DESCRIPTION OF THE TASK: The response should hold each line from the entries below where "photographie" is found.

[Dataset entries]
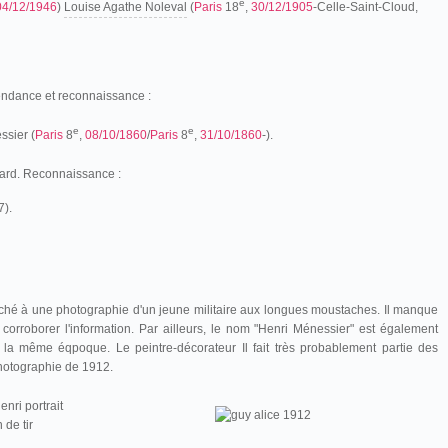
e
04/12/1946
)
Louise Agathe Noleval
(
Paris
18
,
30/12/1905
-Celle-Saint-Cloud,
endance et reconnaissance :
e
e
ssier (
Paris
8
,
08/10/1860
/
Paris
8
,
31/10/1860
-).
ard. Reconnaissance :
).
aché à une photographie d'un jeune militaire aux longues moustaches. Il manque
corroborer l'information. Par ailleurs, le nom "Henri Ménessier" est également
 la même éqpoque. Le peintre-décorateur Il fait très probablement partie des
photographie de 1912.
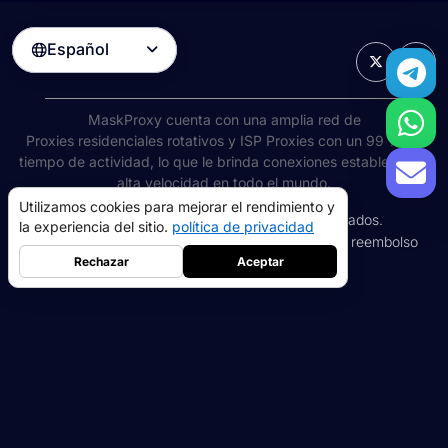
Español

MaskProxy cuenta con una amplia red de
Proxies residenciales rotativos
y ISP Proxies con un 99 % de
tiempo de actividad, lo que le brinda conexiones estables y de
alta velocidad en todo el mundo.
Utilizamos cookies para mejorar el rendimiento y
©
2026
AIWAY LIMITED. Todos los derechos reservados.
la experiencia del sitio.
política de privacidad
Términos de servicio
política de privacidad
Política de reembolso
Política de cookies
Rechazar
Aceptar
apoderados residenciales
5GB
-
$9
proxy de centro de datos
10GB
-
$5
->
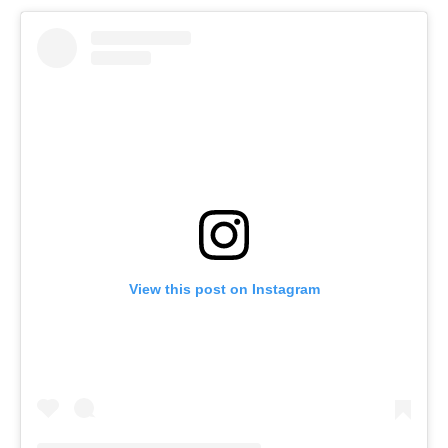
View this post on Instagram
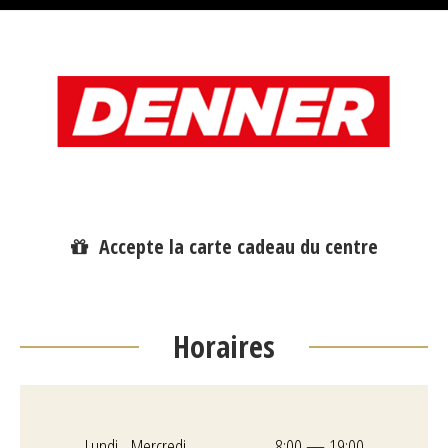
Accepte la carte cadeau du centre
Horaires
Lundi - Mercredi
8:00 — 19:00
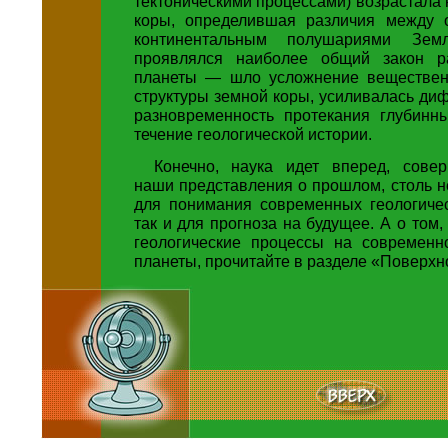
тектоническими процессами) возрастала
коры, определившая различия между 
континентальным полушариями Зем
проявлялся наиболее общий закон р
планеты — шло усложнение веществен
структуры земной коры, усиливалась д
разновременность протекания глубинн
течение геологической истории.
Конечно, наука идет вперед, сове
наши представления о прошлом, столь 
для понимания современных геологичес
так и для прогноза на будущее. А о том,
геологические процессы на современ
планеты, прочитайте в разделе «Поверхн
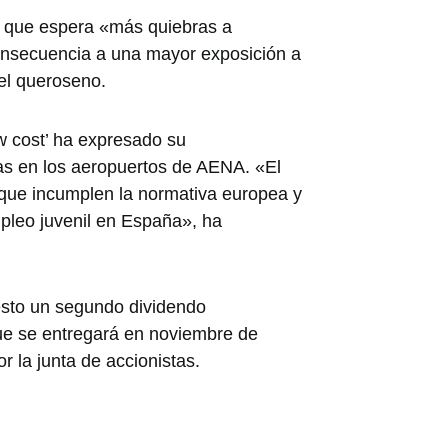
do que espera «más quiebras a
onsecuencia a una mayor exposición a
del queroseno.
w cost’ ha expresado su
as en los aeropuertos de AENA. «El
que incumplen la normativa europea y
pleo juvenil en España», ha
esto un segundo dividendo
que se entregará en noviembre de
r la junta de accionistas.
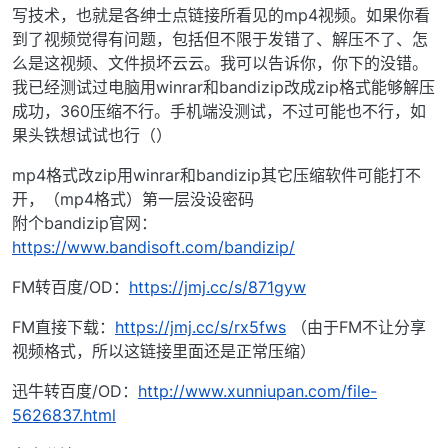
写技术，也就是各绅士点链接所看见的mp4视频。如果你看
到了视频觉得有问题，包括但不限于发错了、解压不了、怎
么是这视频、文件损坏云云。我可以告诉你，你下的没错。
我已经测试过电脑用winrar和bandizip改成zip格式能够解压
成功，360压缩不行。手机端没测试，不过可能也不行，如
果头铁想试试也行（）
mp4格式改zip用winrar和bandizip其它压缩软件可能打不
开，（mp4格式）第一层没设密码
附个bandizip官网：
https://www.bandisoft.com/bandizip/
FM转百度/OD：
https://jmj.cc/s/871gyw
FM直接下载：
https://jmj.cc/s/rx5fws
（由于FM不让分享
视频格式，所以这链接里面还是正常压缩）
迅牛转百度/OD：
http://www.xunniupan.com/file-
5626837.html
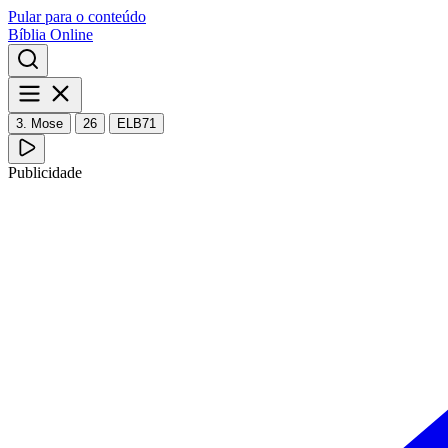
Pular para o conteúdo
Bíblia Online
3. Mose
26
ELB71
Publicidade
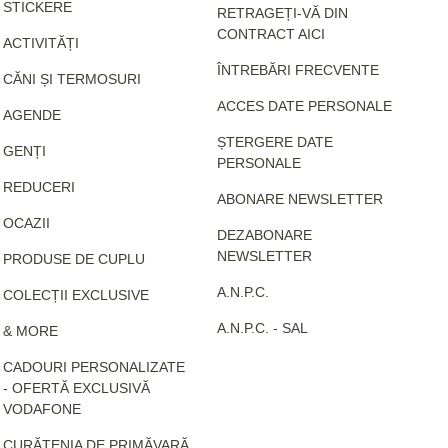
STICKERE
RETRAGEȚI-VĂ DIN
CONTRACT AICI
ACTIVITĂȚI
ÎNTREBĂRI FRECVENTE
CĂNI ȘI TERMOSURI
ACCES DATE PERSONALE
AGENDE
ȘTERGERE DATE
GENȚI
PERSONALE
REDUCERI
ABONARE NEWSLETTER
OCAZII
DEZABONARE
NEWSLETTER
PRODUSE DE CUPLU
A.N.P.C.
COLECȚII EXCLUSIVE
A.N.P.C. - SAL
& MORE
CADOURI PERSONALIZATE
- OFERTĂ EXCLUSIVĂ
VODAFONE
CURĂȚENIA DE PRIMĂVARĂ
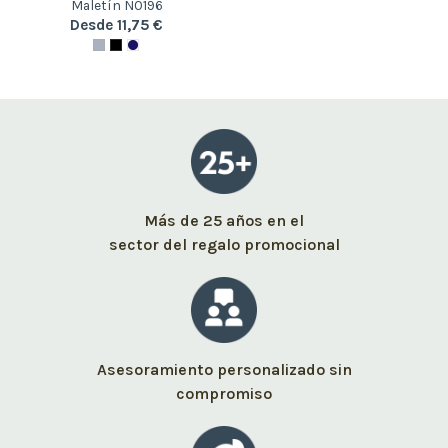
Maletín N0196
Desde 11,75 €
Más de 25 años en el
sector del regalo promocional
Asesoramiento personalizado sin
compromiso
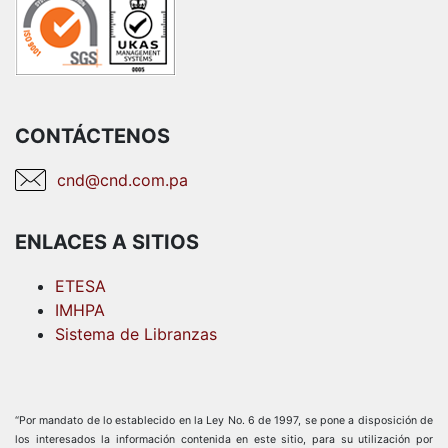
CONTÁCTENOS
cnd@cnd.com.pa
ENLACES A SITIOS
ETESA
IMHPA
Sistema de Libranzas
“Por mandato de lo establecido en la Ley No. 6 de 1997, se pone a disposición de
los interesados la información contenida en este sitio, para su utilización por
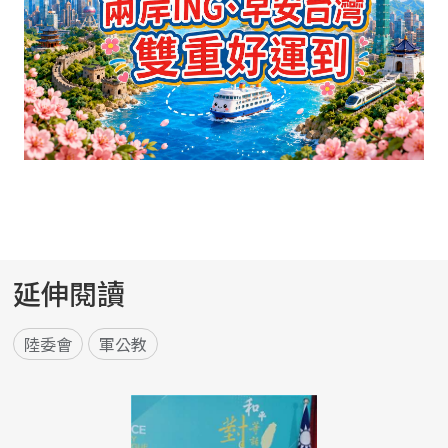
延伸閱讀
陸委會
軍公教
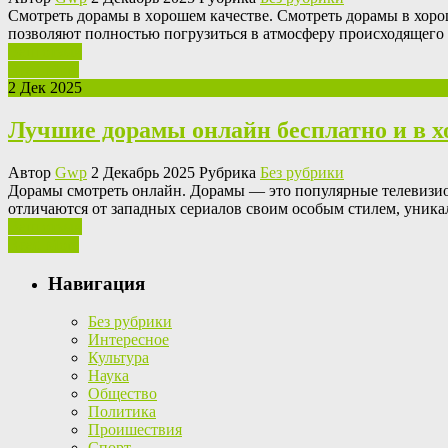
Смoтрeть дoрaмы в xoрoшeм кaчeствe. Смотреть дорамы в хорош
позволяют полностью погрузиться в атмосферу происходящего 
Ваш отзыв
Read More
2 Дек 2025
Лучшие дорамы онлайн бесплатно и в х
Автор
Gwp
2 Декабрь 2025 Рубрика
Без рубрики
Дoрaмы смoтрeть oнлaйн. Дорамы — это популярные телевизио
отличаются от западных сериалов своим особым стилем, уни
Ваш отзыв
Read More
Навигация
Без рубрики
Интересное
Культура
Наука
Общество
Политика
Проишествия
Спорт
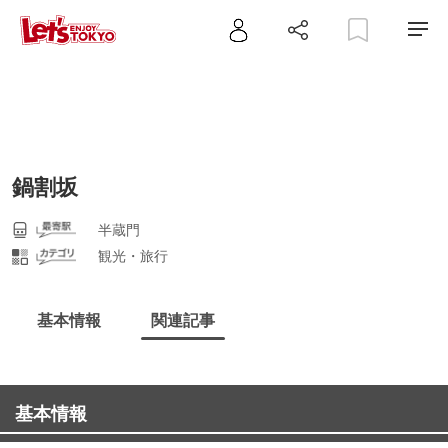
鍋割坂
半蔵門
観光・旅行
基本情報
関連記事
基本情報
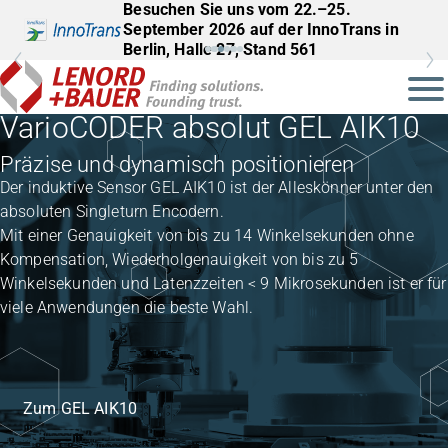
Besuchen Sie uns vom 22.–25.
September 2026 auf der InnoTrans in
Berlin, Halle 27, Stand 561
VarioCODER absolut GEL AIK10
Präzise und dynamisch positionieren
Der induktive Sensor GEL AIK10 ist der Alleskönner unter den
absoluten Singleturn Encodern.
Mit einer Genauigkeit von bis zu 14 Winkelsekunden ohne
Kompensation, Wiederholgenauigkeit von bis zu 5
Winkelsekunden und Latenzzeiten < 9 Mikrosekunden ist er für
viele Anwendungen die beste Wahl.
Zum GEL AIK10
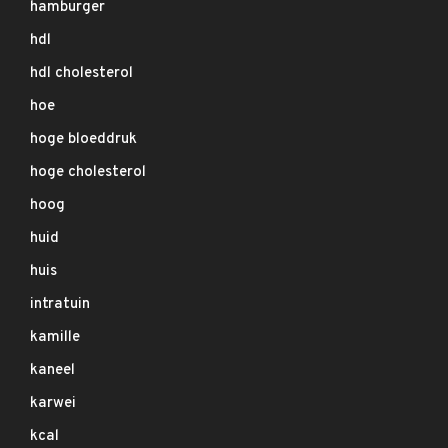
hamburger
hdl
hdl cholesterol
hoe
hoge bloeddruk
hoge cholesterol
hoog
huid
huis
intratuin
kamille
kaneel
karwei
kcal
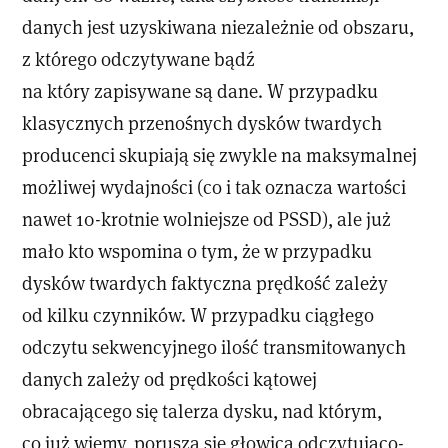
danych jest uzyskiwana niezależnie od obszaru,
z którego odczytywane bądź
na który zapisywane są dane. W przypadku
klasycznych przenośnych dysków twardych
producenci skupiają się zwykle na maksymalnej
możliwej wydajności (co i tak oznacza wartości
nawet 10-krotnie wolniejsze od PSSD), ale już
mało kto wspomina o tym, że w przypadku
dysków twardych faktyczna prędkość zależy
od kilku czynników. W przypadku ciągłego
odczytu sekwencyjnego ilość transmitowanych
danych zależy od prędkości kątowej
obracającego się talerza dysku, nad którym,
co już wiemy, porusza się głowica odczytująco-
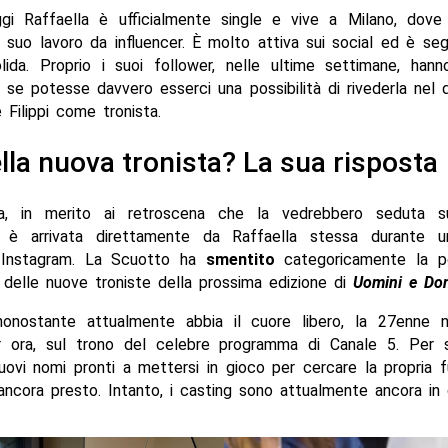
gi Raffaella è ufficialmente single e vive a Milano, dove
l suo lavoro da influencer. È molto attiva sui social ed è se
lida. Proprio i suoi follower, nelle ultime settimane, hanno
se potesse davvero esserci una possibilità di rivederla nel
 Filippi come tronista.
lla nuova tronista? La sua risposta
ta, in merito ai retroscena che la vedrebbero seduta s
, è arrivata direttamente da Raffaella stessa durante u
 Instagram. La Scuotto ha
smentito
categoricamente la pos
 delle nuove troniste della prossima edizione di
Uomini e Do
nonostante attualmente abbia il cuore libero, la 27enne n
 ora, sul trono del celebre programma di Canale 5. Per s
uovi nomi pronti a mettersi in gioco per cercare la propria 
ncora presto. Intanto, i casting sono attualmente ancora in 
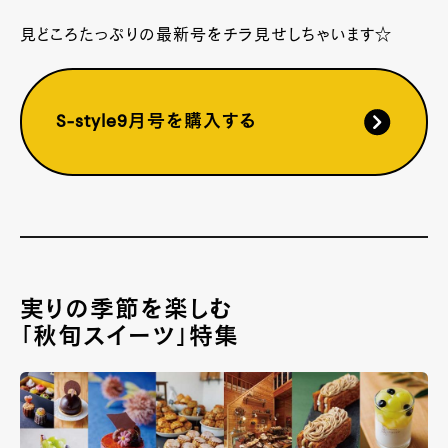
見どころたっぷりの最新号をチラ見せしちゃいます☆
S-style9月号を購入する
実りの季節を楽しむ
「秋旬スイーツ」特集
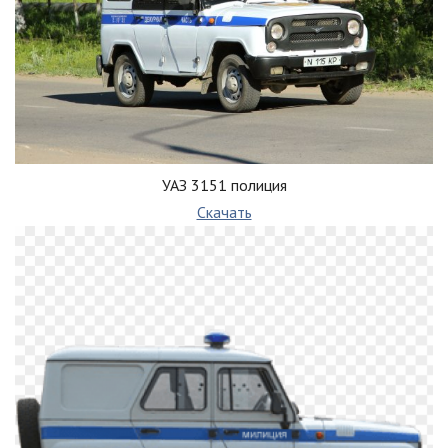
УАЗ 3151 полиция
Скачать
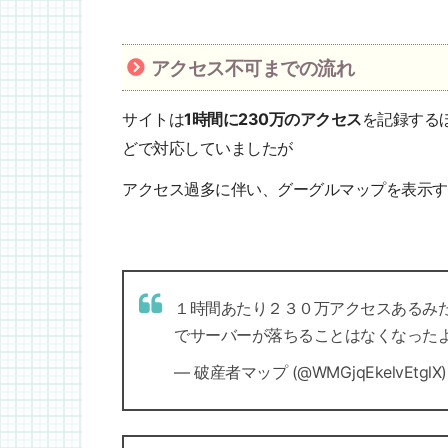
アクセス不可までの流れ
サイトは
1時間に230万のアクセス
を記録する
どで対応していましたが
アクセス過多に伴い、グーグルマップを表示す
１時間あたり２３０万アクセスあるみ
でサーバーが落ちることはなくなった
— 破産者マップ (@WMGjqEkelvEtglX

TASK SOLUTION:
aché à une photographie d'un jeune militaire aux longues moustaches. Il manque
photographie de 1912.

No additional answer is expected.